Hacker Newsnew | past | comments | ask | show | jobs | submit | unqueued's commentslogin

I wish more were done to push back against this consolidation of power by these platforms.

We're like frogs that have been stoking the fuel of our own pot.

It used to be that DRM was considered to be in conflict with the browser, because it was not acting on behalf of the user. If you must have DRM, then it is on the platform to shoehorn it in through an external plugin, like Silverlight.

When Firefox adopted EME extensions, I knew it was the beginning of the end; they were rolling out the red carpet for DRM. If we make DRM a switch that can simply be thrown, then it will become the norm, not the exception. And there have been proposals for years to DRM fonts and other absurdities. If a company insists on using DRM, then they should have to shoulder the burden of doing something that a browser was never support to support.

The nightmare that we're racing toward is you will only be permitted to cache a trickle of video at a time and your TPM attestation hardware must include a token in every HTTP request. Your browser will just be a software cablebox.
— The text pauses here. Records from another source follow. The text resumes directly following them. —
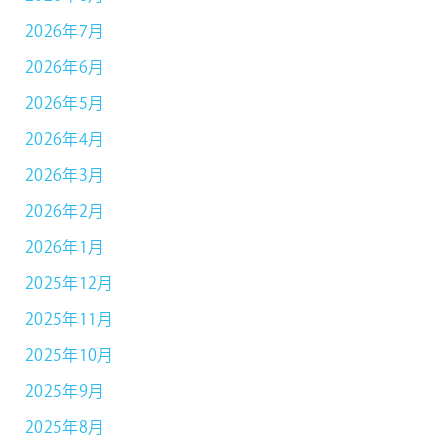
2026年7月
2026年6月
2026年5月
2026年4月
2026年3月
2026年2月
2026年1月
2025年12月
2025年11月
2025年10月
2025年9月
2025年8月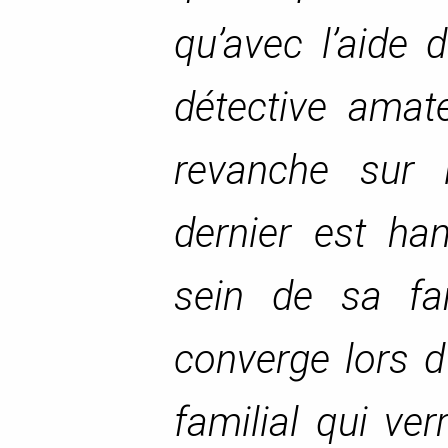
qu’avec l’aide 
détective amat
revanche sur
dernier est ha
sein de sa fa
converge lors d
familial qui ve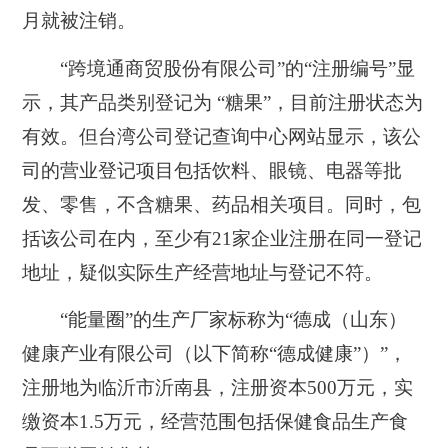
月就被注销。
“跨境通商贸股份有限公司”的“注册编号”显
示，其产品类别登记为 “糖果”，目前注册状态为
有效。但台湾公司登记查询中心网站显示，该公
司的营业登记项目包括饮料、眼镜、电器等批
发、零售，不含糖果、药品相关项目。同时，包
括该公司在内，至少有21家企业注册在同一登记
地址，疑似实际生产经营地址与登记不符。
“能量圈”的生产厂家标称为“德成（山东）
健康产业有限公司（以下简称“德成健康”）”，
注册地为临沂市沂南县，注册资本500万元，实
缴资本1.5万元，经营范围包括保健食品生产食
They aren't happy about URLs either and would love to require that if you want to share a reference to something, you have to do it on their terms, like generating a url in their app with a hash that expires and limited in how many times it can be viewed. I'm sure influencers will still have the privilege of unlimited sharing.

They've been slowly rolling this infrastructure out for the last decade. These are not isolated inconveniences, these are coffin nails.


>When Firefox adopted EME extensions, I knew it was the beginning of the end; they were rolling out the red carpet for DRM.

The alternative is that people complain "netflix doesn't work on firefox", switch to chrome instead, which is even worse.


> The alternative is that people complain "netflix doesn't work on firefox", switch to chrome instead, which is even worse.

So what if users complain? How is it better for Firefox to do something bad just because Google is doing something bad?

Firefox is supposed to provide an alternative to what's out there. Firefox also didn't support some popular proprietary Internet Explorer features, and they never attempted to. For a time, much of MySpace didn't work as well in Firefox. But I'm glad that Firefox didn't cave, even if some users complained that they couldn't make the scrollbars neon green or make music autoplay.

Not letting Microsoft or Google dictate how they implement a web browser worked out really well for them. Chasing proprietary platforms has ruined them.

At the time EME was adopted Firefox was much more popular, I think 20% back in 2012. Video platforms were using Silverlight for DRM. There's a good chance that EME would not have gotten off the ground if Mozilla didn't embrace it, or at least not as quickly.

Mozilla should have taken a stand and refused to support EME when they had the chance. They would be better off than they are now. And there's a good chance Netflix would not have thrown away a double digit percentage of subscribers.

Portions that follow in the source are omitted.